Prostat organı hakkında bilgi
Prostat organı, erkeklerde meninin önemli bir kısmını oluşturan ve koyu kıvamlı salgı yapan ceviz büyüklüğünde bir bezdir. İdrar torbası altında, kalın bağırsağın son bölümünün önünde yer alır. İşlevini sürdürebilmek için erkeklik hormonu olan testosteron ihtiyaç duyar ve bu hormonun büyük kısmı testislerden salınır. Testosteron ise prostat kanseri gelişiminde önemli rol alır.
Prostat kanseri
Erkeklerde en sık gözlenen 2. kanser olup, tüm kanserlerin içinde görülme oranı %15’tir. Otopsi serileri dünyanın her yerinde 30 yaş altında %5 gözlenirken, 79 yaş üstünde %59 gözlenmektedir. Ailesinde prostat kanseri olanlarda gözükme risk daha fazladır. Yine gelişen teknoloji ile beraber gen taramaları ile artmış prostat kanser riski taşıyan aileler saptanabilmektedir. Obez olanlarda, alkol kullananlarda, kızarmış yiyecek tüketenlerde prostat kanseri riski artmaktadır.
Prostat kanseri genelde tek başına şikayete sebep olan bir hastalık değildir. İdrardan kan gelmesi habercisi olabilir fakat, bunu yapabilecek daha ciddi ürolojik hastalıklar olduğu unutulmamalıdır. Hastalar genelde işeme sorunu ya da ailede prostat kanseri öyküsü nedeni ile müracaat ederler. Bu sırada prostata yönelik parmak ile yapılan rutin muayenede (çok önemli!) ya da kanda istenen PSA adı verilen enzimin yüksek çıkması sonrası hastalar prostat kanseri için araştırılırlar. Bunun için hastalara multiparametrik MR adı verilen prostata özel bir görüntüleme ya da direkt ultrasongrafi eşliğinde lokal anestezi altında biyopsi yapılır. MR biyopsi öncesi emin olmak için istenen bir tetkiktir fakat, donanımlı merkezlerde yapılabildiğinden her zaman istenemeyebilir. MR’da eğer tümör şüphesi var ise az önce bahsedildiği gibi hastaya biyopsi yapılır. Biyopsi neticesinde prostat kanseri tanısı konulursa hastalık ile ilgili planlama yapılır.

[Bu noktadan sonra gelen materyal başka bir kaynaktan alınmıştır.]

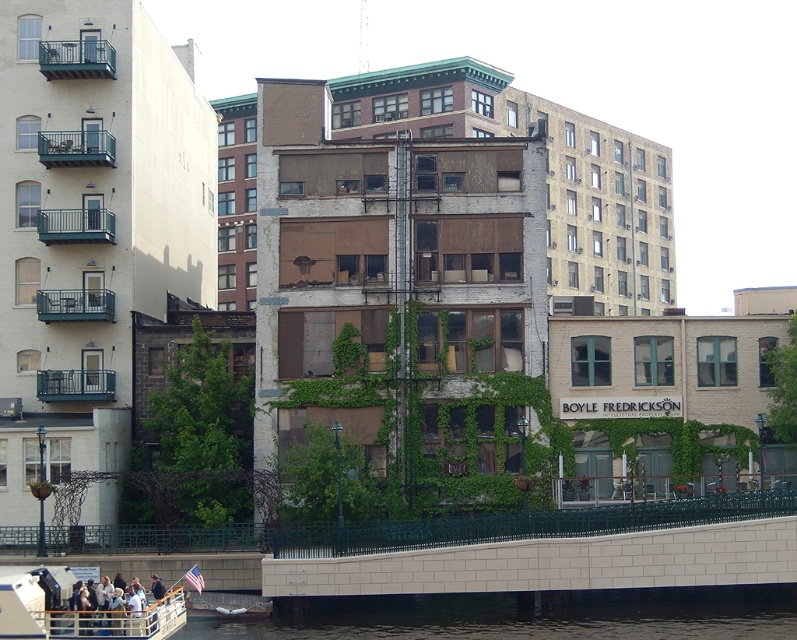 Can you confirm if black concrete water at lower center is wider than white plastic boat at lower left?

Yes, black concrete water at lower center is wider than white plastic boat at lower left.

Is point (591, 627) behind point (175, 605)?

That is True.

Who is more forward, (350, 604) or (77, 636)?

Positioned in front is point (77, 636).

This screenshot has height=640, width=797. I want to click on black concrete water at lower center, so click(525, 616).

Tüm kanser hastalarında olduğu gibi önce evreleme yapılarak hastalığın prostat dışında yayılımına bakılır. Eğer düşük risk grubunda ise hastaya evreleme bile yapmaya gerek yoktur (yayılma ihtimali çok düşük olduğundan). Evreleme için bilgisayarlı tomografi, MR, kemik taraması ve gerekirse prostata özgü PET/bilgisayarlı tomografi kullanılır. Bu tamamen doktorun vereceği bir karardır.

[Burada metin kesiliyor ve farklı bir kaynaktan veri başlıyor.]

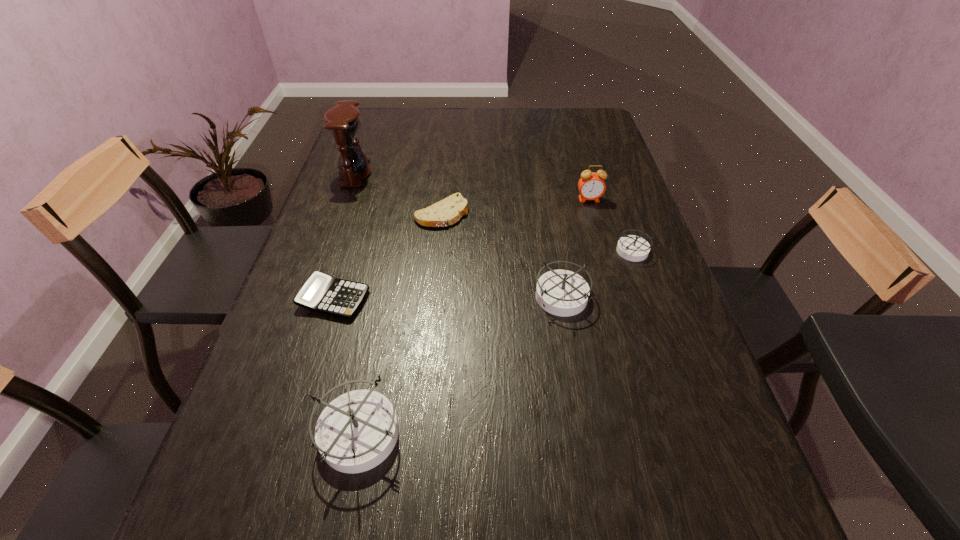 Locate an element on the screen. Image resolution: width=960 pixels, height=540 pixels. calculator located at the left edge is located at coordinates (321, 293).

The width and height of the screenshot is (960, 540). What are the coordinates of `hourglass that is at the left edge` in the screenshot? It's located at click(x=343, y=121).

Where is `compass that is positioned at the right edge`? The width and height of the screenshot is (960, 540). compass that is positioned at the right edge is located at coordinates (634, 248).

Locate an element on the screen. The width and height of the screenshot is (960, 540). alarm clock that is at the right edge is located at coordinates (591, 185).

Locate an element on the screen. The height and width of the screenshot is (540, 960). object positioned at the near left corner is located at coordinates (357, 431).

In the image, there is a desktop. At what (x,y) coordinates should I click in order to perform the action: click on free space at the far edge. Please return your answer as a coordinate pair (x, y). Looking at the image, I should click on (412, 111).

Where is `vacant space at the near edge`? vacant space at the near edge is located at coordinates (435, 461).

The image size is (960, 540). What are the coordinates of `free space at the left edge of the desktop` in the screenshot? It's located at (334, 329).

This screenshot has height=540, width=960. In the image, there is a desktop. Find the location of `free space at the right edge`. free space at the right edge is located at coordinates (564, 141).

The image size is (960, 540). Find the location of `free space at the far right corner of the desktop`. free space at the far right corner of the desktop is located at coordinates (584, 109).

Tedavide hastalık prostatta sınırlı ise aktif izlem, radikal prostatektomi adı verilen kanser cerrahisi ya da radyoterapi (ışın tedavisi) seçeneklerinden biri hastaya ve hekimin fikrine göre planlanabilir.
Radikal prostatektomi ameliyatı ürolojinin en zor ameliyatlarından biri olup açık, laparoskopik (kapalı) ya da robot yardımlı laparoskopik olarak yapılabilir.Açık ya da kapalı ameliyatların onkolojik sonuçlarda birbirine bir üstünlüğü yoktur. Laparoskopik yöntemde hastanın yara yeri küçüktür, operasyona bağlı kan kaybı minimaldir, hastanın ayağa kalkma (1.gün) ve hastanede yatma (2-3gün), süresi çok kısadır. Bu nedenle hasta konforu açısından laparoskopik yöntemler son yıllarda daha ön plana çıkmaktadır. Laparoskopik olarak operasyonu yapmak çok zordur ve sınırlı sayıda merkezde yapılabilmektedir. Tümör çıkartıldıktan sonra patolojiye gönderilir ve sonuca göre bundan sonraki plan yapılır.
Gerekli durumlarda tedaviye erkeklik hormonunu baskılayıcı ilaçlar eklenebilir. Hastalık eğer prostat dışında yayılmış ise cerrahi ya da ışın tedavisi seçenekleri ortadan kalkar. Bu durumda erkeklik hormonunu olan testosteronu baskılayacı tedaviler gündeme gelir.
Klinik pratiğimizde, nadir durumlar dışında prostat kanseri operasyonları laparoskopik (kapalı) yöntem ile rutin olarak yapılmaktadır.